The fact is, we often suspect that politicians have childish motivations. Again, by censoring this one out of the BIble, we lose that point of connection with the ancient audience.

“Has my master sent me to speak these words to your master and to you, and not to the people sitting on the wall, who are doomed with you to eat their own dung and drink their own urine?” (Isaiah 36:12) Less an insult than a threat, this verse paints a picture of the terror of siege warfare. Invading armies didn’t have to knock down a city wall. They just had to camp out and prevent supplies from coming into the city. Actually, eating dung and drinking urine is better than the worst terror of siege warfare: cannibalism. Isaiah 49:26 refers to people eating their own flesh, but the chapter-long curse in Deuteronomy 28:53-57 describes fathers eating their own children, and women eating their own placentas. Nasty stuff.

The speaker, the Rabshekah of Assyria, is trying to turn the inhabitants of the city against their leaders, so he speaks this threat in the hearing of the people to the delegation who has come out to negotiate with him. It’s a great speech, and you can hear echoes of it today in conflict between nations.

“You blind fools!” (Matthew 23:17) The Greek word for fool (moros) is where we get the word “moron.” The word “fool” for us isn’t particularly insulting, but in the ancient world it implied not just lack of intelligence, but lack of character and piety. “Fool” just doesn’t carry the same level of contempt for us that the word “moron” does.

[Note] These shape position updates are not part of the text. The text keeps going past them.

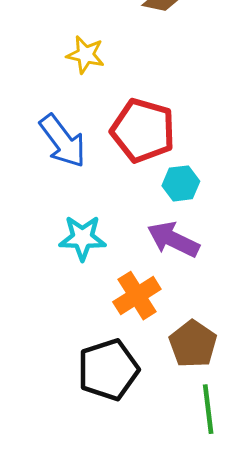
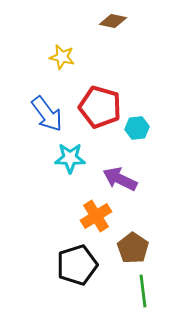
cyan hexagon: (181, 183) -> (137, 128), moved
cyan star: (82, 238) -> (70, 158), moved

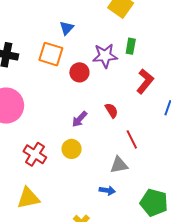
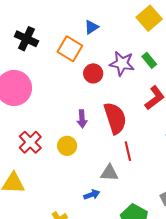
green rectangle: (131, 46) -> (149, 60), turned -63
red semicircle: (111, 110) -> (115, 118), size x2.0
purple arrow: (79, 119) -> (82, 119), turned -60
blue arrow: (107, 190) -> (92, 195), turned -42

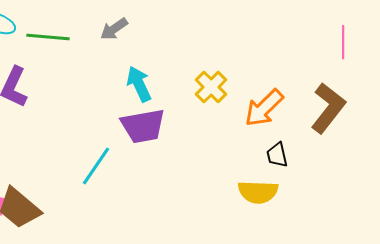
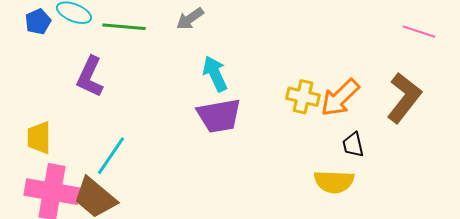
pink line: (343, 42) -> (419, 32), turned -72
yellow cross: (211, 87) -> (303, 97), moved, turned -32
cyan line: (96, 166) -> (111, 156), moved

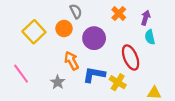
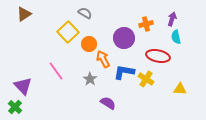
gray semicircle: (76, 11) -> (85, 13), moved, turned -32
orange cross: (119, 13) -> (146, 24), moved, turned 32
orange circle: (64, 28) -> (89, 44), moved
red ellipse: (131, 57) -> (158, 56), turned -55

The verb form of the word means “to become dull,” as when a blade loses its edge. It’s also the word Jesus uses to talk about salt losing its flavor. The salt becomes dull, or it is moron-ized. It loses its edge. When salt becomes dull, it’s worse than worthless. It’s not even fit for the manure pile (Luke 14:35).

Interestingly, Jesus also says in the Sermon on the Mount that if you call someone a fool, you are liable to judgement (Matthew 5:22). But it’s okay when Jesus calls people fools, because he’s Jesus, right?

Seriously, I think it’s interesting that Matthew’s Jesus uses this level of polemic against the religious leaders of his day. Jesus calling someone a fool is a big deal, and we Christians tend to ignore it because we figure the Pharisees deserve it. Imagine how bent out of shape church-goers would be if they heard Jesus calling someone a dumbass. (See? In order to understand, we have to ratchet up the offensiveness). It’s one reason that I think it’s such a big deal for religious leaders today to “lock people out of the kingdom of heaven,” and to “tie up burdens for others” that they do not have to bear (these are part of the chapter 23 rant as well). The only people Jesus ever calls fools are religious leaders—not pagans, not prostitutes, not gamblers or drunks. If Jesus uses the word “fool,” these offenses must be serious kopria. Speaking of which…

“Sir, let it alone for one more year, until I dig round it and put manure on it.” (Luke 13:8) (Luke seems to like using the word kopria for shock value. He uses it twice.)

This is another indirect insult, and it requires some explanation. First. the barren tree was a metaphor the prophets often used about Israel’s failure to be faithful. So Jesus is telling a parable about faithless Israel, or faithless people in general. But rather than cut the tree down immediately, Jesus asserts that God wants to “put manure (kopria) on it” in the hopes that it will become productive.

People tend to take one of two interpretations for this parable: either Jesus is saying God is ridiculously patient, or that judgment is coming. Regardless, the gardener saying, “let me but some more kopria on it” is played up for its vulgarity. “What this unfruitful people really need,” the gardener Jesus says, “is more sh*t.”

This is why religious people wanted to crucify him.

Anyway, as I said, this is not an exhaustive list. Just some of my favorites. I think they are important for a couple of reasons. First, they reveal how our modern English translations censor the Bible. Second, they show that the authors of the Bible were real human beings who used rhetoric that is often familiar to us, thousands of years later.